Non à la banalisation de l’extrême-droite et de ses idées en Bretagne où ailleurs !

Depuis sa création en 1982, la gauche indépendantiste bretonne (Emgann) a toujours eu une pratique claire et une attitude sans équivoque à l’endroit des idées racialistes et des mouvements d’extrême-droite, qu’ils se réclament de la France ou de la Bretagne.
Cela s’est traduit par notre participation active à des manifestations antifascistes contre le Front National et ses avatars, des affrontements, du travail de contre-information et une vigilance permanente.
Les différents mouvements d’extrême-droite ont dans les années 80 et 90 et jusqu’à nos jours connus peu de succès dans leurs tentatives d’implantation en Bretagne si l’on regarde comparativement ailleurs en Europe et l’immense majorité de ceux et celles qui oeuvrent pour la langue et la culture bretonne ont toujours refusé la présence de l’extrême-droite dans leurs manifestations.
Dans un contexte de montée des droites les plus extrêmes en Europe et suite à certains évènements récents en Bretagne nous tenons à informer nos sympathisants de notre analyse et de nos décisions.

1) Depuis quelque temps on commence pourtant à entendre parler d’une nouvelle mouvance d’extrême-droite en Bretagne : le bloc identitaire constitué d’anciens militants MNR de Bruno Mégret en déshérence et de cadres d’ADSAV (dont nous reparlerons plus bas).
A Nice cette mouvance a littéralement confisqué la problématique nissarde et occitane. Ici nous ne les laisserons pas faire.

Les militants de cette mouvance tentent de s’implanter en Bretagne (tractage à St-Malo et Carquefou, présence lors d’un cercle du silence à St-Brieuc, tentative d’intimidation bidon d’une réunion antifasciste à Vannes initiée par des militants anticapitalistes et anarchistes et dernièrement ouverture d’une maison de « l’identité » dans le Trégor à Guerlesquin récupération de la fête du premier mai à Fougères).
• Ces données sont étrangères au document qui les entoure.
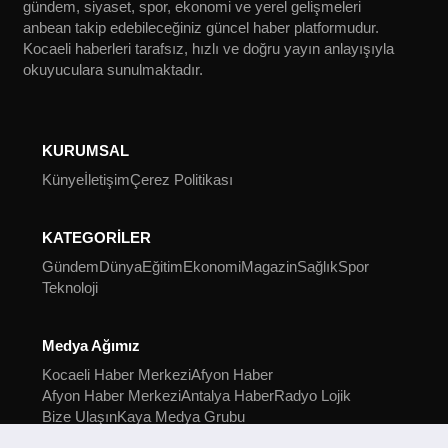
gündem, siyaset, spor, ekonomi ve yerel gelişmeleri
anbean takip edebileceğiniz güncel haber platformudur.
Kocaeli haberleri tarafsız, hızlı ve doğru yayın anlayışıyla
okuyuculara sunulmaktadır.
KURUMSAL
Künye
İletişim
Çerez Politikası
KATEGORİLER
Gündem
Dünya
Eğitim
Ekonomi
Magazin
Sağlık
Spor
Teknoloji
Medya Ağımız
Kocaeli Haber Merkezi
Afyon Haber
Afyon Haber Merkezi
Antalya Haber
Radyo Lojik
Bize Ulaşın
Kaya Medya Grubu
Qui sont les « Identitaires »? Les « Identitaires » ont été fondés par les anciens « d’Unité radicale », groupuscule dissous après la tentative d’assassinat de Jacques Chirac par l’un d’entre eux. Les « Identitaires » défendent une Europe blanche sans mosquée fondée sur une pseudo-civilisation européenne et l’exaltation des trois patries « locale » (ici la Bretagne), nationale (la France !) et l’européenne. On voit d’ailleurs combien cette organisation se réclamant de la cause bretonne est en réalité au service de l’impérialisme français et européen.
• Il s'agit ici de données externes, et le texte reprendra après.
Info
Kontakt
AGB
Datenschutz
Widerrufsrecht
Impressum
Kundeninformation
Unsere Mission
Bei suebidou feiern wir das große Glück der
Rassemblés pour la défense d’une Bretagne blanche sans mosquée ni kebab et sans rave-parties, les « Identitaires » exaltent, comme leurs camarades d’ADSAV, le souvenir d’une Bretagne majoritairement rurale, catholique, réactionnaire et récupèrent sur leur blogs le travail et les logos des associations culturelles bretonnes (notamment linguistiques) qui, regroupées au sein du Conseil Culturel de Bretagne, ont dénoncé ces pratiques et condamné l’idéologie raciste de ces mouvements. Outre l’identité bretonne (langue et culture), les thématiques mises en avant par ces néo-fascistes sont l’écologie et les droits sociaux.

L’acquisition d’une maison à Guerlesquin, opération derrière laquelle on retrouve Philippe Milliau, est une insulte et une provocation dans le Trégor, terre de guérilla antifasciste qui se souvient de ses résistants torturés ou déportés.

Tel le martyr de 6 résistants à Plougonveur torturés et tués par la Bezenn Perrot, milice nazie issue de la frange national-socialiste du mouvement breton des années 30.

Pour finir sur les « Identitaires » qui, outre Nice, récupèrent et confisquent grâce à une scission du Front National l’identité alsacienne, voici une courte biographie de Philippe Milliau (membre de la direction nationale des « Identitaires »).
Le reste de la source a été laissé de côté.